Do I need an ACL reconstruction?

Treatments

ACL Reconstruction

Mr Rehmatullah performs autograft and allograft primary and revision ACL reconstructions using modern, minimally invasive all-inside techniques on the femur designed to preserve bone, restore stability, and return patients to sport. Specific situations where a brace would be required, usually for 6 weeks after surgery, would be those patients younger than 25 and those who have had a meniscal repair.

Footballer being tackled, twisting his knee in a typical ACL injury mechanism
A classic ACL injury mechanism — a planted foot, a twisting force and a sudden tackle on the football pitch.

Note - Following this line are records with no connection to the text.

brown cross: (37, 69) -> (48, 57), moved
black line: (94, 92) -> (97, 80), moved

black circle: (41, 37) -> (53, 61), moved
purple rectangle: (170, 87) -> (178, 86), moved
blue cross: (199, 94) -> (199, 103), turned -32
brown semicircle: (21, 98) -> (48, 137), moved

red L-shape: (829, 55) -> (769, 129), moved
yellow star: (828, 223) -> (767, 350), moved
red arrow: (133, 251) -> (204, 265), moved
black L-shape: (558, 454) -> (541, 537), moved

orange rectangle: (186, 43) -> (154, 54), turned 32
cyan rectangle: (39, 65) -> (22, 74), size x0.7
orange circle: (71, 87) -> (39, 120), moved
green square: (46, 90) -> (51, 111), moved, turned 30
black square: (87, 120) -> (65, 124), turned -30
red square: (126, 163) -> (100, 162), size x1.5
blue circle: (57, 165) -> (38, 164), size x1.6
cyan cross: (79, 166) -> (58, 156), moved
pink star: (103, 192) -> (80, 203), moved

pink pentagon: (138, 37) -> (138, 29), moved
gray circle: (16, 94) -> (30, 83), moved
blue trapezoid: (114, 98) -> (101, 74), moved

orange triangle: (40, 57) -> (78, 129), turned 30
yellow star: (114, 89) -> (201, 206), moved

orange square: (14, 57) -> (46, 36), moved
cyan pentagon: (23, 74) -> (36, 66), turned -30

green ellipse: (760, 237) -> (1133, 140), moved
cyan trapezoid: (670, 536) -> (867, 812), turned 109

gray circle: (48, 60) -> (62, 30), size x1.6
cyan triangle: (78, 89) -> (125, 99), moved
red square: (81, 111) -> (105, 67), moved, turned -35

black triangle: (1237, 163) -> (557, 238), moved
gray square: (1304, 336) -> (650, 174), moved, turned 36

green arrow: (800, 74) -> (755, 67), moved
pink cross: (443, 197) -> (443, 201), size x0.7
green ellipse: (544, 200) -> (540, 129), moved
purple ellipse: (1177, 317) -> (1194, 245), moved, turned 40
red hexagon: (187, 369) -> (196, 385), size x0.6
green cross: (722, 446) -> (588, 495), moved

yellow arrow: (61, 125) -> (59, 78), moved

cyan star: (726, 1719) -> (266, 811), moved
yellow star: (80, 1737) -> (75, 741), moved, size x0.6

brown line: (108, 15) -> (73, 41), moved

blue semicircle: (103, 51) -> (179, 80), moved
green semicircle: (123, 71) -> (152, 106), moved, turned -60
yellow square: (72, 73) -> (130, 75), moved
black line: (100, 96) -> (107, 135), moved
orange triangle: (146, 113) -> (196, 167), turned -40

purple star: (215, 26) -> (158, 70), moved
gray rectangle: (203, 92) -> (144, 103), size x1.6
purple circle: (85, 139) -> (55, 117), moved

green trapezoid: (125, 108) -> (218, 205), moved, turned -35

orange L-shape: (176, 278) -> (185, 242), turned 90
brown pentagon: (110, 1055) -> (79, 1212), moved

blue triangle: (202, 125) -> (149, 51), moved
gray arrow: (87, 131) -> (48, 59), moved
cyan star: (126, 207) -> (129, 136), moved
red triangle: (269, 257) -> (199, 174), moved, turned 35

Do I need an ACL reconstruction?

  • Knee giving way during activities
  • Wanting to return to sports where your knee twists when you put weight on it
  • Young age (<50 but can be older) to reduce the risk of accelerated arthritis
  • The feeling of your knee being unstable

Symptoms

Classic Symptoms of an ACL Tear

ACL injuries usually happen during sport or activity when the knee twists or gives way. Knowing the typical signs helps you recognise when to seek assessment.

Diagram comparing a normal ACL to a torn ACL inside the knee joint

A loud pop

Many people hear or feel a distinct pop in the knee at the moment of injury.

Rapid swelling

The knee usually swells within a few hours because bleeding inside the joint fills it with fluid.

Feeling of instability

The knee may feel loose or give way, especially when turning, pivoting, or going down stairs.

Pain and reduced movement

Pain at the front and sides of the knee with difficulty fully bending or straightening the leg.

Surgical technique

ACL Reconstruction with the Arthrex FlipCutter® III Drill

Mr Rehmatullah uses the Arthrex FlipCutter® III drill for minimally invasive all-inside ACL reconstruction on the femur, preserving bone and enabling precise tunnel placement.

Graft choice

Autograft (hamstring, quadriceps or BTB) and allograft options are discussed and individualised to your sport, age and goals.

Primary & revision

Both primary reconstructions and complex revision cases are performed, with augmentation where indicated.

Lateral Extraarticular Tenodesis (LET)

Patients under 25 years of age, those with high rotational instability, or those with hypertension may also be recommended to add in a Lateral Extraarticular Tenodesis (LET), which is a short second ligament reconstruction that significantly helps protect the ACL reconstruction.

Recovery

Surgery and Rehab for ACLs

99% of the time ACL reconstructions are performed as daycase operations. No brace is usually given unless specifically indicated. You will be able to fully weight bear and I encourage you to move your knee as much as you can as early as you can.

0 – 3 months

Early recovery

Start muscle strengthening, followed by cycling and running in a straight line.

6 months

Return to activity

You will be able to run outside and participate in sporting activities.

6 – 9 months

Caution period

This is the time when the ligament is at its weakest and re-ruptures occur if you push your knee too fast.

12 months

Full return to sport

Full contact sports can restart 12 months after surgery.

Informed consent

Benefits and Risks of ACL Reconstruction

Understanding the potential benefits and risks helps you make an informed decision about your treatment. Mr Rehmatullah will discuss these in detail at your consultation.

Benefits

  • Improve knee stability
  • Reduce symptoms and pain
  • Reduce early arthritis onset

Risks

  • Infection
  • Bleeding
  • Nerve damage
  • Blood clot in leg and lung
  • Stiffness
  • Failure of surgery
  • Further surgery
  • Scars
  • Saphenous nerve damage causing altered sensation over inside part of leg below your knee and above your ankle

Important points after surgery

  • Driving: Not insured for 6 weeks minimum from the date of surgery.
  • Flying: Advise not to fly for 3 months after surgery due to increased risk of blood clots.

After surgery if you or anyone have concerns about your wound please contact my secretary or myself and do not start any antibiotics unless advised by myself.